=== Begin Enclosure ===

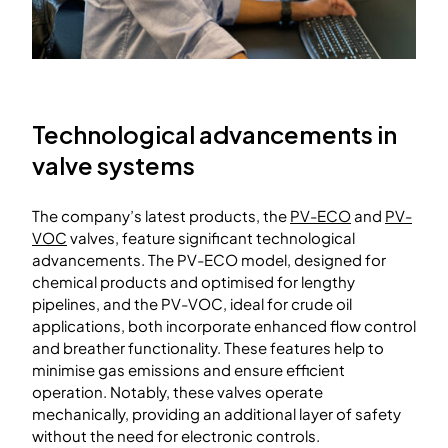
Technological advancements in
valve systems
The company’s latest products, the
PV-ECO
and
PV-
VOC
valves, feature significant technological
advancements. The PV-ECO model, designed for
chemical products and optimised for lengthy
pipelines, and the PV-VOC, ideal for crude oil
applications, both incorporate enhanced flow control
and breather functionality. These features help to
minimise gas emissions and ensure efficient
operation. Notably, these valves operate
mechanically, providing an additional layer of safety
without the need for electronic controls.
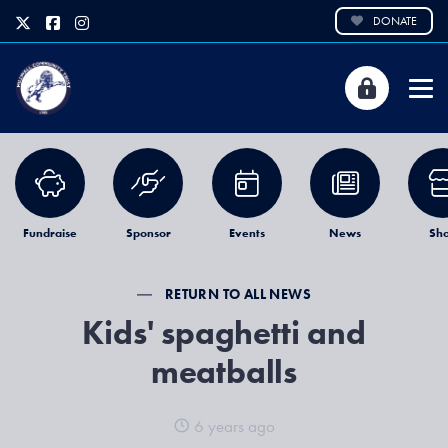
DONATE
Fundraise
Sponsor
Events
News
Sh
RETURN TO ALL NEWS
Kids' spaghetti and
meatballs
6 years ago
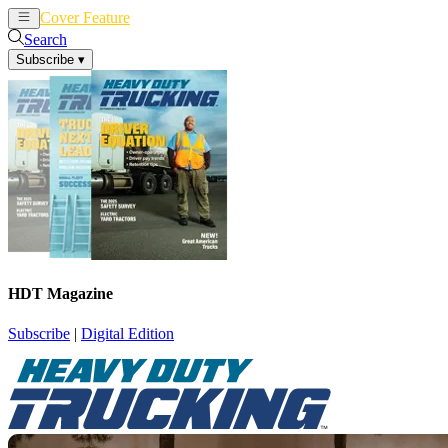
Cover Feature
News
Articles
Search
Subscribe
▾
HDT Magazine
Subscribe
|
Digital Edition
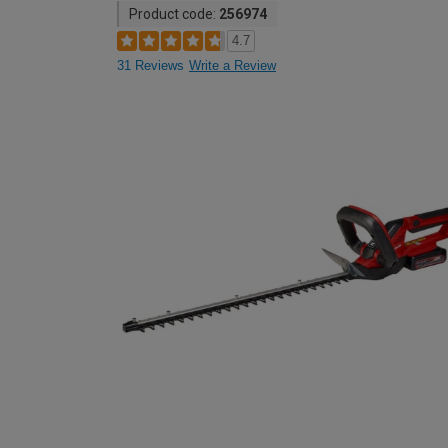
Product code:
256974
4.7
31 Reviews
Write a Review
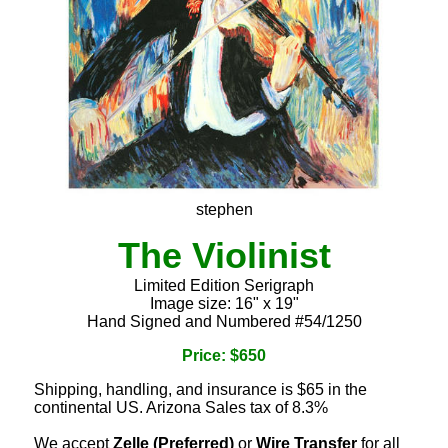
stephen
The Violinist
Limited Edition Serigraph
Image size: 16" x 19"
Hand Signed and Numbered #54/1250
Price: $650
Shipping, handling, and insurance is $65 in the
continental US. Arizona Sales tax of 8.3%
We accept
Zelle (Preferred)
or
Wire Transfer
for all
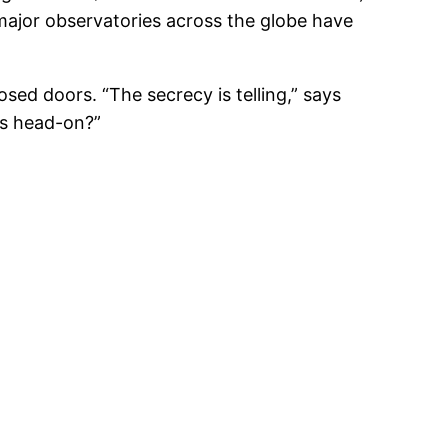
major observatories across the globe have
ed doors. “The secrecy is telling,” says
rs head-on?”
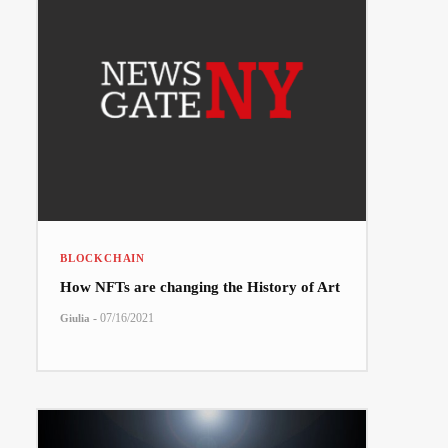
BLOCKCHAIN
How NFTs are changing the History of Art
-
07/16/2021
Giulia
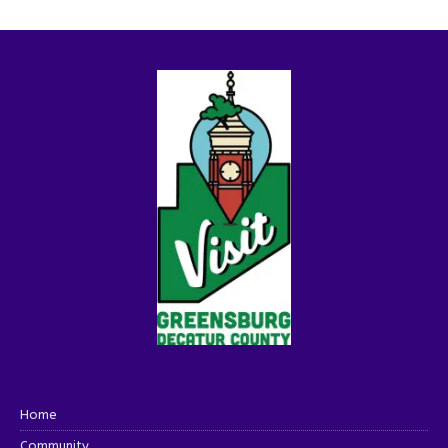
Home
Community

=== End Enclosure ===

ABOUT THIS EXERCISE => Each record should be written out again exactly, though without its pictures.

ANSWER BELOW =>
Technological advancements in
valve systems
The company’s latest products, the
PV-ECO
and
PV-
VOC
valves, feature significant technological
advancements. The PV-ECO model, designed for
chemical products and optimised for lengthy
pipelines, and the PV-VOC, ideal for crude oil
applications, both incorporate enhanced flow control
and breather functionality. These features help to
minimise gas emissions and ensure efficient
operation. Notably, these valves operate
mechanically, providing an additional layer of safety
without the need for electronic controls.
DONATE
Fundraise
Sponsor
Events
News
Sh
RETURN TO ALL NEWS
Kids' spaghetti and
meatballs
6 years ago
Cover Feature
News
Articles
Search
Subscribe
▾
HDT Magazine
Subscribe
|
Digital Edition
Product code:
256974
4.7
31 Reviews
Write a Review
stephen
The Violinist
Limited Edition Serigraph
Image size: 16" x 19"
Hand Signed and Numbered #54/1250
Price: $650
Shipping, handling, and insurance is $65 in the
continental US. Arizona Sales tax of 8.3%
We accept
Zelle (Preferred)
or
Wire Transfer
for all
major observatories across the globe have
ed doors. “The secrecy is telling,” says
rs head-on?”
BLOCKCHAIN
How NFTs are changing the History of Art
-
07/16/2021
Giulia
Home
Community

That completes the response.